Monday, March 14, 2022

Handout Series - Big Data - Spark - Performance Tuning

Background:

In this handout, I tried to cover some key aspects which we need to keep in mind while trying to tune a spark application. This covers tools I frequently used to get more detail info to do better debugging.


Tools and techniques to debug performance issues:

Tools/Techniques

Things to focus on

Spark UI

  • Stage and task completion time

  • 25 percentile, 50 percentile, 75 percentile of execution time

  • Memory usage by executor

  • In and out data for tasks

  • DAG – helps to find out job/stage optimization

  • Garbage collection time

Spark Log

Partition size – evenly distributed or not

Yarn Manager (if yarn is used as resource manager), UI or yarn command

  • Number of executors

  • Job/task execution time for each executor

  • Memory usage for each executor

Data Storage (HDFS, object storage (S3), etc)

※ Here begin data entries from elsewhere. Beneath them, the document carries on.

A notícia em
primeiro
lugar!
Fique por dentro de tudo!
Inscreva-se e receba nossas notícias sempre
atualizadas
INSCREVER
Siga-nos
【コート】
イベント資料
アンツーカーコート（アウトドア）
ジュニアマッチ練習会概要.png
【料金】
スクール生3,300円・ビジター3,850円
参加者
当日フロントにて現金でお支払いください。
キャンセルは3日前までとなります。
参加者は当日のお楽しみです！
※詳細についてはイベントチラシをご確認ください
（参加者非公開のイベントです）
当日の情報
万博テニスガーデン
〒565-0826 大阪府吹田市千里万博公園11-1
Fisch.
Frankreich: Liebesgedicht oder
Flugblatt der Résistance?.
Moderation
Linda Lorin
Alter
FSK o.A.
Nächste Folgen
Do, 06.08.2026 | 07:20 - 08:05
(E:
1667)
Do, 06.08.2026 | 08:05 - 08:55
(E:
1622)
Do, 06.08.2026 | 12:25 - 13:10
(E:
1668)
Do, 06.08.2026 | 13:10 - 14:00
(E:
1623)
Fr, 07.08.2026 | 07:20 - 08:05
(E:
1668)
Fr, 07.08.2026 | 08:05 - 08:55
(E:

  • File size - helps to identify skew in data

DataFrame API

  • Number of partitions

  • Number of records per partitions

SparkLens

Tool that analyzes the application and suggests possible configuration parameters with values to get optimal performance that could be head start before further tuning


Primary areas in Spark to tune performance:

Areas

Note

Memory

  • Amount of memory for per executor might increase garbage collection

  • Spark parameters

    • spark.driver.memory

    • spark.executor.memory

Processing

  • Increase in cores gives parallelism but might impact scheduling and additional shuffle

  • Spark parameters

    • spark.driver.cores

    • spark.executor.cores

    • spark.cores.max

    • spark.executor.instances

Garbage Collection

  • Type of GC to use (ParallelGC, G1GC etc.)

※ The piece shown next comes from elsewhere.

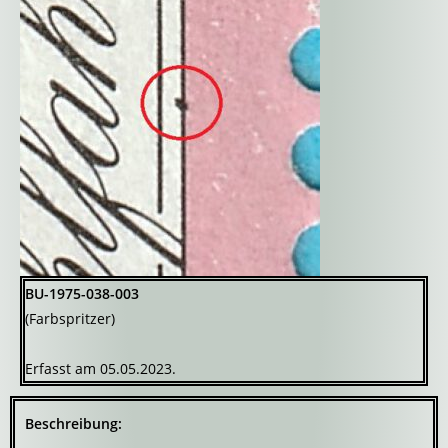
BU-1975-038-003
(Farbspritzer)
Erfasst am 05.05.2023.
Beschreibung:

  • Configure each type of GC to get better performance

  • Specify high level GC parameters like parallel threads, concurrent threads, heap occupancy percentage etc.



Note:

We need to be cognizant about all the areas when tuning performance as change in one area has direct impact to others.

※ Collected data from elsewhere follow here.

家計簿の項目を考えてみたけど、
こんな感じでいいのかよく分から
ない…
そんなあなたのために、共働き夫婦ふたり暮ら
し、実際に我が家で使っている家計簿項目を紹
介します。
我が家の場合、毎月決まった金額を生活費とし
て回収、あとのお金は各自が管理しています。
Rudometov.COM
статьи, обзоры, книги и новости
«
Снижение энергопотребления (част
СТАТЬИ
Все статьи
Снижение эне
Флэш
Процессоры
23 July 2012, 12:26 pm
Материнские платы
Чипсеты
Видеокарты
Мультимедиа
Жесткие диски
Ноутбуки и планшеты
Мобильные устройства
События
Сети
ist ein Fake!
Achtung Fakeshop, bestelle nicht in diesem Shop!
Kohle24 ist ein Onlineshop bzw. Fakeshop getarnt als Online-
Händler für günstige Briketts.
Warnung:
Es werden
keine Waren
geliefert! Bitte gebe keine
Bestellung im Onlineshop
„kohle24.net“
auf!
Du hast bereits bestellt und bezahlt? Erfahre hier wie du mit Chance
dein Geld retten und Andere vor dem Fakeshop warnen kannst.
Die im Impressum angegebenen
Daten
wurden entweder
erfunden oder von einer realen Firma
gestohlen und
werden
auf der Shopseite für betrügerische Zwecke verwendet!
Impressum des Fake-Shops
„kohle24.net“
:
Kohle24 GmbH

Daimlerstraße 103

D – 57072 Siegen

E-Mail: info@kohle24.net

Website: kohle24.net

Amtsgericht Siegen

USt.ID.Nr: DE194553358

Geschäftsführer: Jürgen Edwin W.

It has to be balancing act, need to fine the combination of parameters across all areas which fit better for the problem in hand


Performance Improvement technique- resolve skewness in data

What is skew


  • Most common problem, mostly happens during initial phase

  • Extreme imbalance of work in the cluster

  • Tasks within a stage take uneven amounts of time to finish

How to identify


  • Stage/task wait time and execution time – spark UI

  • Memory usage – Spark UI, yarn

  • Check partition size – spark UI, yarn

  • Hearbeat is missing by executor – spark log

  • Partition size and records processed per partition – DataFrame API

How it could happen


Data ingestion has skew in it where data is not partitioned properly. This will be propagated to other parts of the application

How to handle skew data


  • Use a partition column in the source data (if possible) and use it to read – gives best performance as partitions don’t need to be created in processing time. If partition column cannot be added in source, create the partition column to dataset immediately after reading data

  • Make sure the partition column has even distribution of data

    • Partition column has to be numeric. Can be a composite column

  • Spark parameters:

    • partitionColumn

    • lower/upperBound – used to determine stride

    • numPartitions – max # of partitions

  • Make sure stride is not skew (specially for JBDC load)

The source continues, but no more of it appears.